Carter wants to ask more questions but then the other tech interrupts.

“Patty and Teeks approaching from the south,” Voracek says. 

Fleury promptly stops paying attention to Carter and Elliot. He leans forward and tweaks a few more controls. 

“The Monster is inbound from the northeast. I’m triggering the cell jammers. Matty, cut the landlines. We’ve got blackout in three, two, one…”

“Patty and Teeks reaching target now.”

And then anything Carter’s ever read about sentinels is blown right out of the water. Patty and Teeks breach the facility first, opening a side door so their handler can follow. 

“Patty, Teeks, heat signals up on your left,” Voracek says and Carter’s eyes are glued to the screens. 

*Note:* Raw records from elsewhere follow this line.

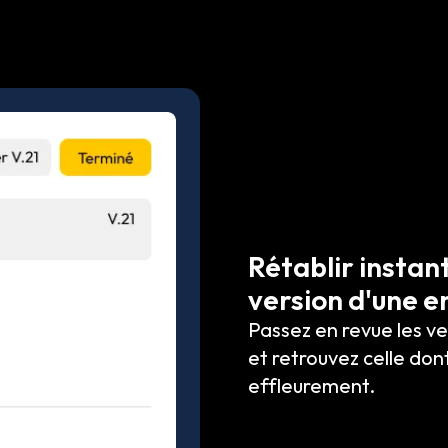
Rétablir insta
version d'une e
Passez en revue les v
et retrouvez celle don
effleurement.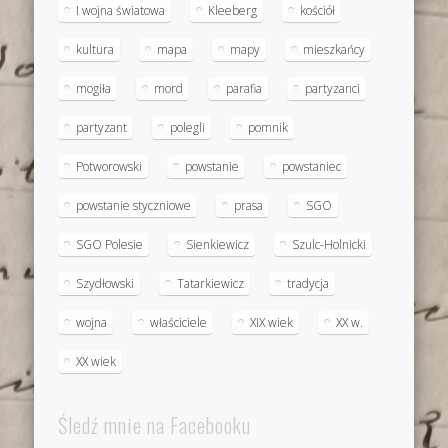
I wojna światowa
Kleeberg
kościół
kultura
mapa
mapy
mieszkańcy
mogiła
mord
parafia
partyzanci
partyzant
polegli
pomnik
Potworowski
powstanie
powstaniec
powstanie styczniowe
prasa
SGO
SGO Polesie
Sienkiewicz
Szulc-Holnicki
Szydłowski
Tatarkiewicz
tradycja
wojna
właściciele
XIX wiek
XX w.
XX wiek
Śledź mnie na Facebooku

The surveillance drone has followed them into a small courtyard where a few Hordiyenko men are resting, still armed to the teeth. 

It doesn’t matter.

The sentinels move almost too fast for the drone to catch. Seconds later the men are stunned, cuffed, and tossed into a corner. They’re moving on without hesitation. They take down three more men on the way around the perimeter of the stronghold. 

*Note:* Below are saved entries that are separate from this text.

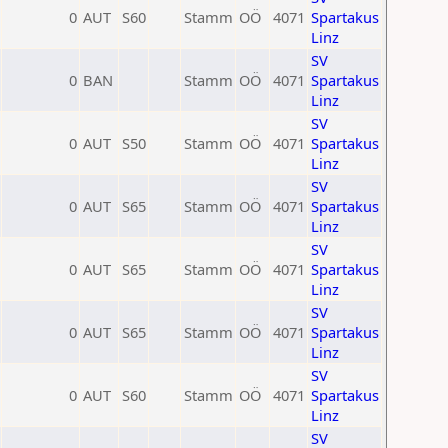
0
AUT
S60
Stamm
OÖ
4071
Spartakus
Linz
SV
0
BAN
Stamm
OÖ
4071
Spartakus
Linz
SV
0
AUT
S50
Stamm
OÖ
4071
Spartakus
Linz
SV
0
AUT
S65
Stamm
OÖ
4071
Spartakus
Linz
SV
0
AUT
S65
Stamm
OÖ
4071
Spartakus
Linz
SV
0
AUT
S65
Stamm
OÖ
4071
Spartakus
Linz
SV
0
AUT
S60
Stamm
OÖ
4071
Spartakus
Linz
SV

Then there’s a little flash of light on Fleury’s monitor.

“Geno, I know the electro-charges are fun, but you’re going to draw attention. Then they’ll attack or run,” Fleury says, switching to a different main view. Then he laughs. “I don’t care if this is boring. Sid’s right, stop kicking the anthill.”

Carter’s brow furrows and he quickly realizes the discrepancy. 

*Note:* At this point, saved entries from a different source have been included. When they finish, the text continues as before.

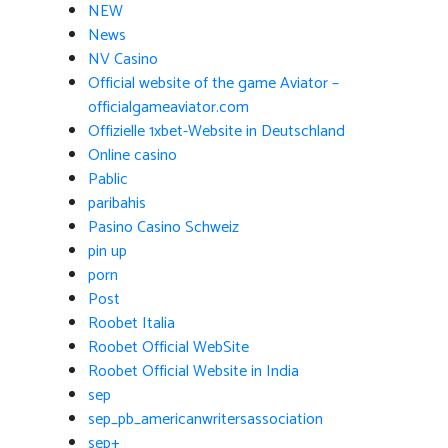
NEW
News
NV Casino
Official website of the game Aviator –
officialgameaviator.com
Offizielle 1xbet-Website in Deutschland
Online casino
Pablic
paribahis
Pasino Casino Schweiz
pin up
porn
Post
Roobet Italia
Roobet Official WebSite
Roobet Official Website in India
sep
sep_pb_americanwritersassociation
sep+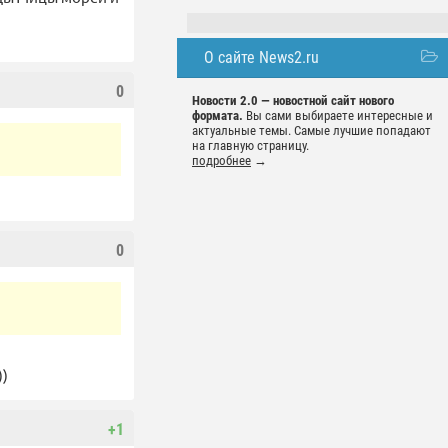
О сайте News2.ru
0
Новости 2.0 — новостной сайт нового
формата.
Вы сами выбираете интересные и
актуальные темы. Самые лучшие попадают
на главную страницу.
подробнее
→
0
))
+1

“The guide’s alone,” he says, and Fleury glances back. “Where is his sentinel?”

They should be together, right? But Fleury’s display is only on the guide he called Geno, and the map is only showing one red dot in his area. Fleury grins wickedly, eyes still stuck to the screen as he switches views again. It’s a huge central room, with at least fifteen men already bound on the ground. Fleury switches again, and there’s a sentinel moving fast, up a set of stairs. Geno seems to have arrived at the base of the main building, ready to stop anything coming in or out. Carter’s lips are parted. 

Fleury shoots Carter a side-eyed glance, looking a bit gleeful.

“This Monster’s got two heads.”

Carter’s overwhelmed, and his attention is diverted again when Voracek starts talking a little louder. 

“I’ve got a group that’s come across the Monster’s leavings. They’re spooked and moving,” he says. “Headed southwest. Niskanen, get them down there.”

Not a minute later, his mouth goes a little dry as he sees Patty and Teeks come upon the group of fleeing men. It’s two on eleven, but the Hordiyenkos could be a group of two year olds for all the threat they posed to the pair of sentinels. It’s a different kind of shock to see them work together, because even if they don’t have quite the unearthly quality of the Monster’s sentinel, they can keep up with each other and Carter can’t really think of another word for actions except beautiful. There’s almost an exuberance in their movements. The men have guns, but it’s like the sentinels are bulletproof, like they know exactly where the men will shoot before they even fire. Guns hit the ground, men follow. 

Carter swallows hard. 

He doesn’t look up when Elliott’s phone rings. 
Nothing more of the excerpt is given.